(Saved entries)
────────────────────────────────────────
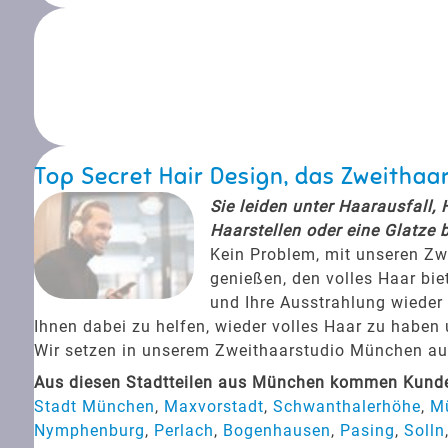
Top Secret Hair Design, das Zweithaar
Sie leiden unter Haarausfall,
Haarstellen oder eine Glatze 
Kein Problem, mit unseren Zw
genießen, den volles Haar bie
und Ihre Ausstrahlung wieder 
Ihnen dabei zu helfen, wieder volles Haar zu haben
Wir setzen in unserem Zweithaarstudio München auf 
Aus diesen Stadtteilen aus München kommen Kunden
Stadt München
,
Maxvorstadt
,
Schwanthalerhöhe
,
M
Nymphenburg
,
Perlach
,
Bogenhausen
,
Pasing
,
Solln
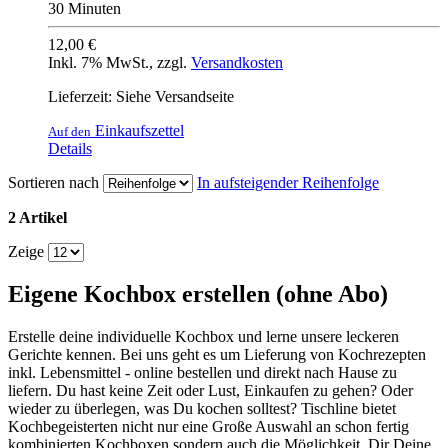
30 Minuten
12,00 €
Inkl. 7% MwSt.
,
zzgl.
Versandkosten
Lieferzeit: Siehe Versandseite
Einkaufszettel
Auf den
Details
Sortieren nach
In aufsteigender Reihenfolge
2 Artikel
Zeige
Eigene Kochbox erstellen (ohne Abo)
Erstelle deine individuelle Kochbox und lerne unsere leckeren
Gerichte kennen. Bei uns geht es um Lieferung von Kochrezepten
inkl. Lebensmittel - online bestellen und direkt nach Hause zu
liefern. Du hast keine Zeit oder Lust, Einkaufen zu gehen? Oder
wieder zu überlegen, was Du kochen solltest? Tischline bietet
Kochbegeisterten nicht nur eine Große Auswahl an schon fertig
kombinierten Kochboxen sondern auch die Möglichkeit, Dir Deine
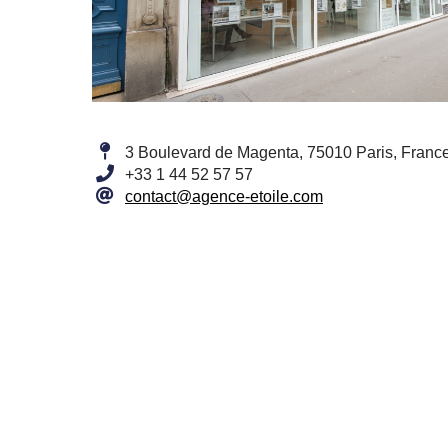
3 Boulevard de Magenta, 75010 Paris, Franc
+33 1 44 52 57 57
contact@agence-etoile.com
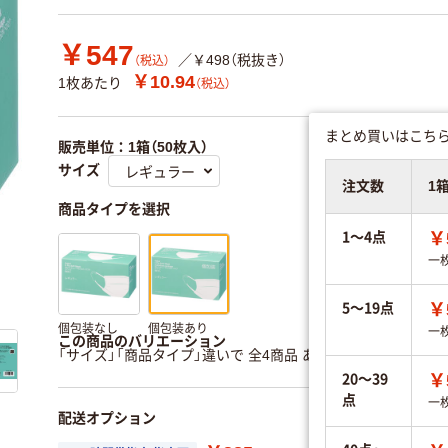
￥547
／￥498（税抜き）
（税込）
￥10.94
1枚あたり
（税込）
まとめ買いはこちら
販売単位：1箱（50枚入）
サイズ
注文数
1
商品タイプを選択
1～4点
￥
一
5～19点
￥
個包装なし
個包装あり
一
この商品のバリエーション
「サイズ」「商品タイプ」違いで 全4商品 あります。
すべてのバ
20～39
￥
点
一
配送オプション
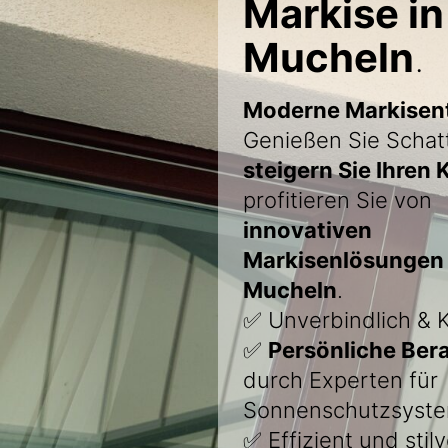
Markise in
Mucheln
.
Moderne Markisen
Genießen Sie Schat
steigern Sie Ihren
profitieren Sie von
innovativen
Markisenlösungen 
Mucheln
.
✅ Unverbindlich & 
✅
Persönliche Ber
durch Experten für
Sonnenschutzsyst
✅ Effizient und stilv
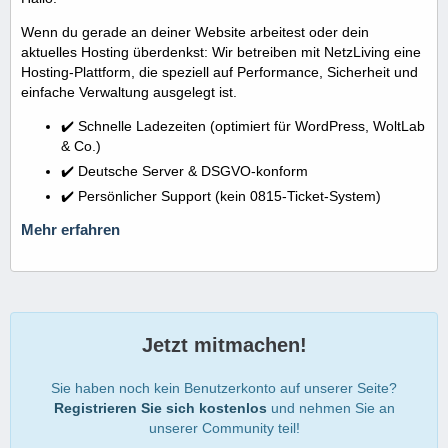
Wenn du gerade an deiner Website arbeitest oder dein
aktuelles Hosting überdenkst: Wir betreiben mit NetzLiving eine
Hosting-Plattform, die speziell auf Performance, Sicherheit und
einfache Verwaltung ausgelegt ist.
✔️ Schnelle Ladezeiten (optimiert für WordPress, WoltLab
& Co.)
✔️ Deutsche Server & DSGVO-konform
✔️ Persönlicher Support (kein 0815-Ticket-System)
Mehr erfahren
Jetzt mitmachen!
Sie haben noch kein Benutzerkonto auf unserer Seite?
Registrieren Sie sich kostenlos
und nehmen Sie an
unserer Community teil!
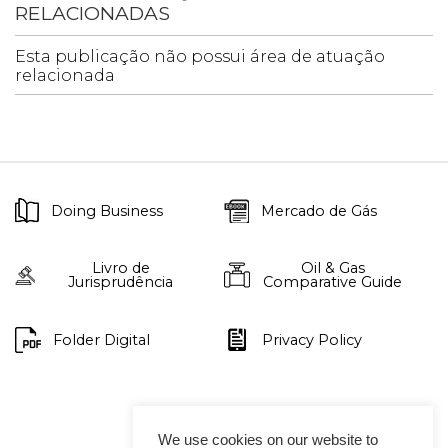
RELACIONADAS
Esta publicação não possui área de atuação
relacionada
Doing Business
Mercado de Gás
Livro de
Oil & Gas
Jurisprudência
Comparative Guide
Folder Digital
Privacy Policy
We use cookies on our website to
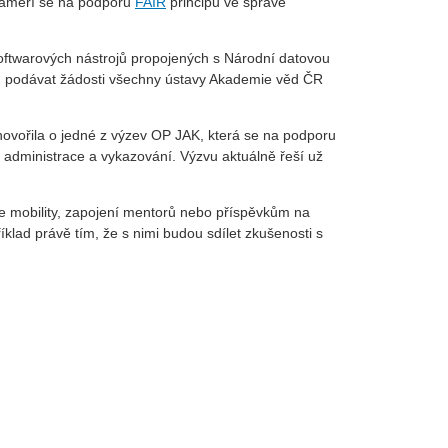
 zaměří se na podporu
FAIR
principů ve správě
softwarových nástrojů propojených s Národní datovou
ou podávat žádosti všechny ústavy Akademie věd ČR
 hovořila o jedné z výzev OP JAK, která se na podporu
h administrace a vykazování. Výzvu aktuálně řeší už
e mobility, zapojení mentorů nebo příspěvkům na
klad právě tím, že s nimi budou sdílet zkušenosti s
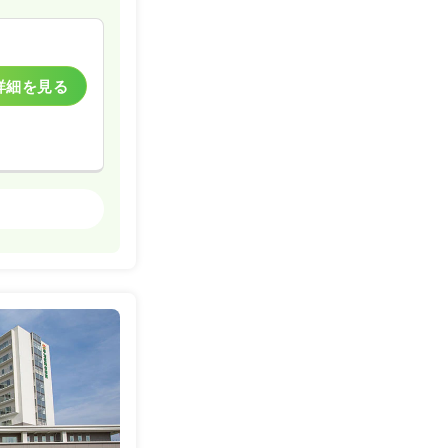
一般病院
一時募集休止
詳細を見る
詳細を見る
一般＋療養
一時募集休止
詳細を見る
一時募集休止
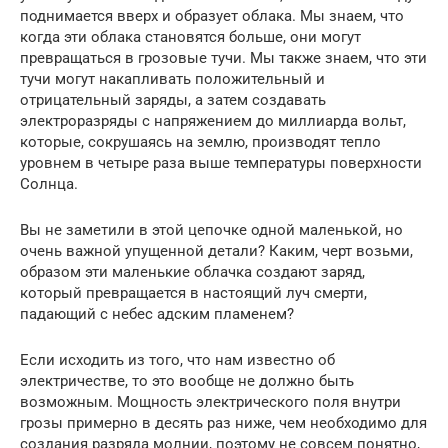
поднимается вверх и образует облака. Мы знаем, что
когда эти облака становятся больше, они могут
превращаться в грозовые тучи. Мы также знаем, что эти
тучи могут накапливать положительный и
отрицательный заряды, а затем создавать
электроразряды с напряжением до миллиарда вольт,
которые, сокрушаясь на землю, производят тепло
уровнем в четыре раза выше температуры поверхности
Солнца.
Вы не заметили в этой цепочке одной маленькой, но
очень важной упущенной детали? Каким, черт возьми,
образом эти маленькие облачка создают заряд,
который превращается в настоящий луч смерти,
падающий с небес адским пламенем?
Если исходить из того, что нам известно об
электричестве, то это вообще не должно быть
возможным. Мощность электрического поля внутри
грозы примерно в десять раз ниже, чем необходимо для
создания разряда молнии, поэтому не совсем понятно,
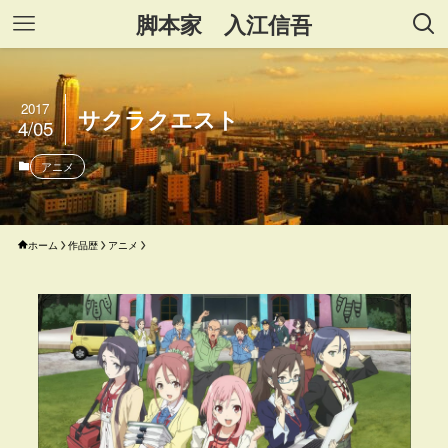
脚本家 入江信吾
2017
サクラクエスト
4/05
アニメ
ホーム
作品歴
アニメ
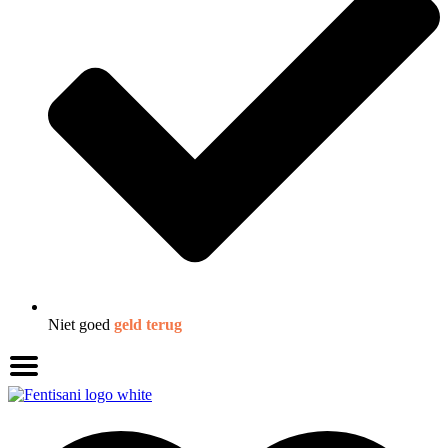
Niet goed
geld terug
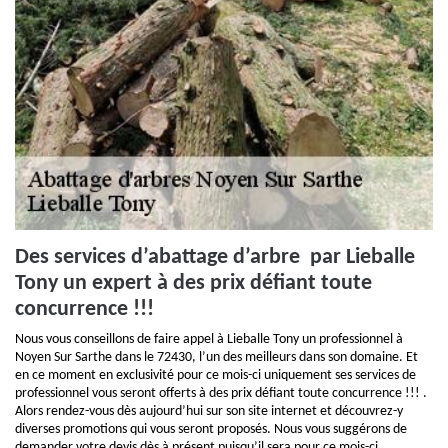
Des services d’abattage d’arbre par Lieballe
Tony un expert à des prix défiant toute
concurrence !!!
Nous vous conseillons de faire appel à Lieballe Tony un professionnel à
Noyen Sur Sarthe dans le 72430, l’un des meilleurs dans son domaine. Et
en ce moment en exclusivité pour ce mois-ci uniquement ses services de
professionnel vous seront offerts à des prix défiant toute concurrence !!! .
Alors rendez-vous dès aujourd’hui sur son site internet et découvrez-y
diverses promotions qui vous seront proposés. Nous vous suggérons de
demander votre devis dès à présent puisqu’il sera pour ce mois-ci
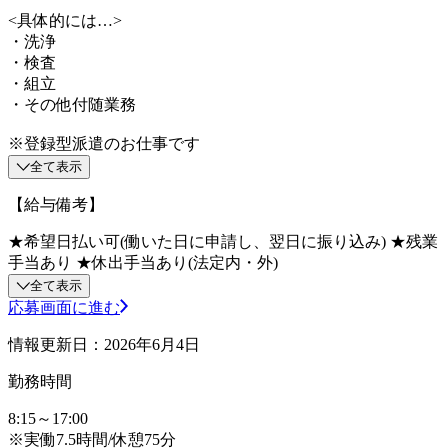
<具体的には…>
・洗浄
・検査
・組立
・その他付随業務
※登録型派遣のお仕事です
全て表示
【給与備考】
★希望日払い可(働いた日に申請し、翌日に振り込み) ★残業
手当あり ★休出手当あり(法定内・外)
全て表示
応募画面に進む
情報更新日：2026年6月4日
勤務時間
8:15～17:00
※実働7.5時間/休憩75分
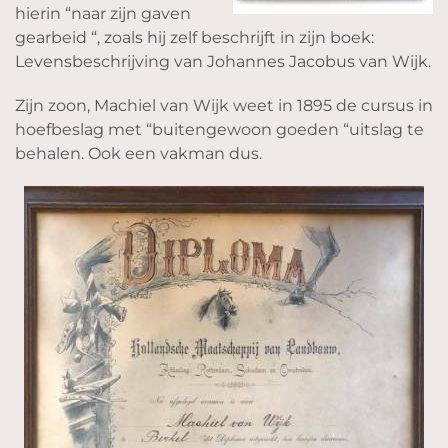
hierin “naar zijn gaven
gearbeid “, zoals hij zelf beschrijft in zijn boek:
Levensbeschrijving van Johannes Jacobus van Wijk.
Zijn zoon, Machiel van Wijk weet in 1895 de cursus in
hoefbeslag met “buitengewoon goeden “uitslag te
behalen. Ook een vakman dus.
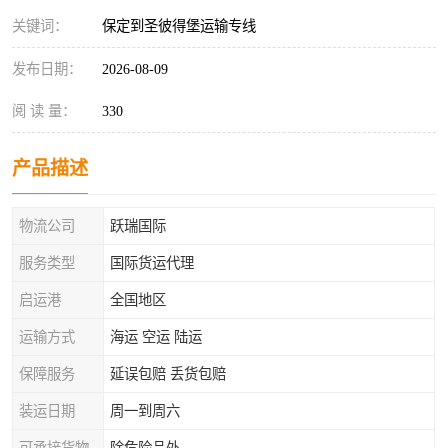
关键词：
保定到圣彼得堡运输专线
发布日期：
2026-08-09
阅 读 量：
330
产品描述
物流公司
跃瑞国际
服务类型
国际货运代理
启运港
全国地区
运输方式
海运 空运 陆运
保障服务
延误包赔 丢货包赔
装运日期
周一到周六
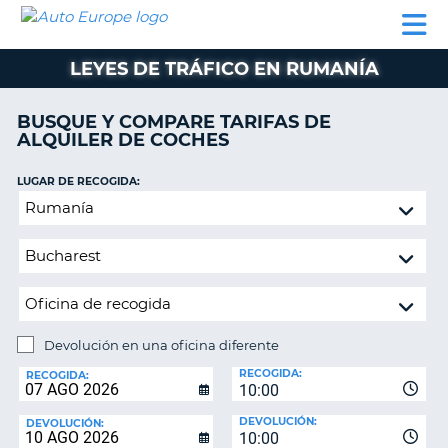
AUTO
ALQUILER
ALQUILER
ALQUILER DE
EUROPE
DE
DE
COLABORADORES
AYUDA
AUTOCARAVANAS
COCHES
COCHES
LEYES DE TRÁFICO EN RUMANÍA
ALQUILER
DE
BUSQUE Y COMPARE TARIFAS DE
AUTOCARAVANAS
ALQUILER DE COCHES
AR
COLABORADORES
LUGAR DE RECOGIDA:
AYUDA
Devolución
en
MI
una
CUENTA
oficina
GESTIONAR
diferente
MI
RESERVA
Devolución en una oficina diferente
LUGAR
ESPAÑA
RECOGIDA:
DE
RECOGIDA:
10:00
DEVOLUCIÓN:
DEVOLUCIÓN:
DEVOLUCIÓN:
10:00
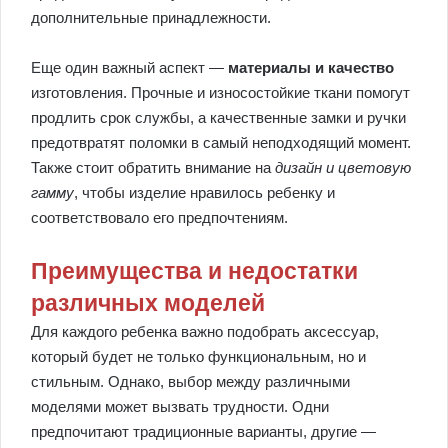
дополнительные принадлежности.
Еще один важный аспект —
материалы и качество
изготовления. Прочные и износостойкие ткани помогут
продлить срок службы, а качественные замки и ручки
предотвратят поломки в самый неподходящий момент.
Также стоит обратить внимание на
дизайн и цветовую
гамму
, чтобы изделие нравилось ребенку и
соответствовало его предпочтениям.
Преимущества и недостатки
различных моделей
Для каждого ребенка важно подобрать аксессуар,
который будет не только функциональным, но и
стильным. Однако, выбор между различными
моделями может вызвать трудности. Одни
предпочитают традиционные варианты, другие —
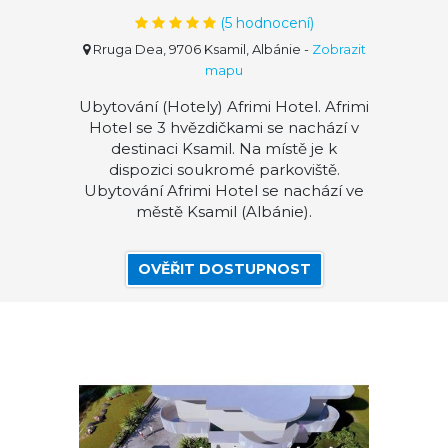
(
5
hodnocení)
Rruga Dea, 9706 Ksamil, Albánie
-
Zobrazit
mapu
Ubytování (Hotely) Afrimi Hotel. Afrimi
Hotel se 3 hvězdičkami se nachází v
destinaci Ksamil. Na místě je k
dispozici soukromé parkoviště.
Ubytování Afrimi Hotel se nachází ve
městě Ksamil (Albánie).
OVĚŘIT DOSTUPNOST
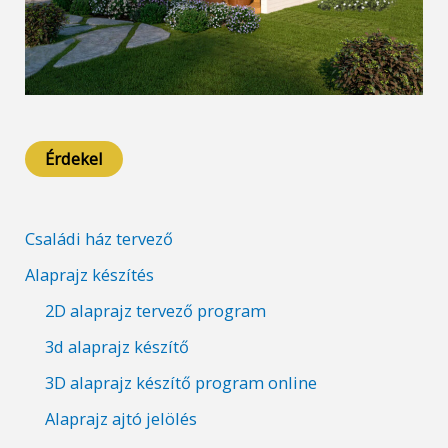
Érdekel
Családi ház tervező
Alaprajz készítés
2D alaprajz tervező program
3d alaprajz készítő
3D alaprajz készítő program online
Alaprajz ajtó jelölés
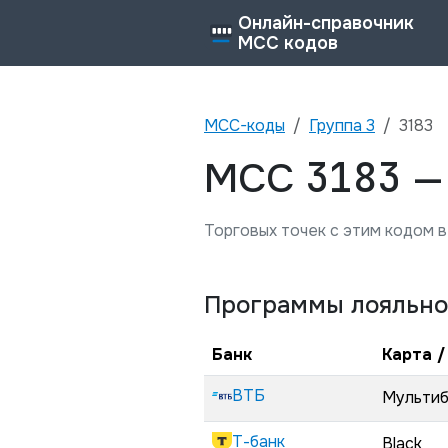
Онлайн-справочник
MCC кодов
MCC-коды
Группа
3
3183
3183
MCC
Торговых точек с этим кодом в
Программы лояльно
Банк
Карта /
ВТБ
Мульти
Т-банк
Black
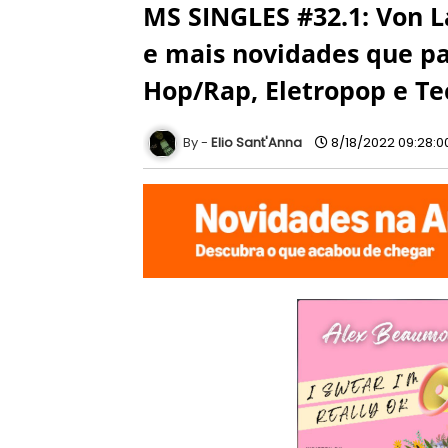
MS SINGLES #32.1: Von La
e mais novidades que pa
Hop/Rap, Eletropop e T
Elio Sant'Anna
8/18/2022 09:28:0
────────────────────────────────────────
Exercise objective:
Reproduce exactly the lines above starting at the line containing "genießen, den volles Haar bie" and ending at the line containing "44 52 57 57", including both, but not the pictures.

Response box:
genießen, den volles Haar bie
und Ihre Ausstrahlung wieder 
Ihnen dabei zu helfen, wieder volles Haar zu haben
Wir setzen in unserem Zweithaarstudio München auf 
Aus diesen Stadtteilen aus München kommen Kunden
Stadt München
,
Maxvorstadt
,
Schwanthalerhöhe
,
M
Nymphenburg
,
Perlach
,
Bogenhausen
,
Pasing
,
Solln
30 Minuten
12,00 €
Inkl. 7% MwSt.
,
zzgl.
Versandkosten
Lieferzeit: Siehe Versandseite
Einkaufszettel
Auf den
Details
Sortieren nach
In aufsteigender Reihenfolge
2 Artikel
Zeige
Eigene Kochbox erstellen (ohne Abo)
Erstelle deine individuelle Kochbox und lerne unsere leckeren
Gerichte kennen. Bei uns geht es um Lieferung von Kochrezepten
inkl. Lebensmittel - online bestellen und direkt nach Hause zu
liefern. Du hast keine Zeit oder Lust, Einkaufen zu gehen? Oder
wieder zu überlegen, was Du kochen solltest? Tischline bietet
Kochbegeisterten nicht nur eine Große Auswahl an schon fertig
kombinierten Kochboxen sondern auch die Möglichkeit, Dir Deine
3 Boulevard de Magenta, 75010 Paris, Franc
+33 1 44 52 57 57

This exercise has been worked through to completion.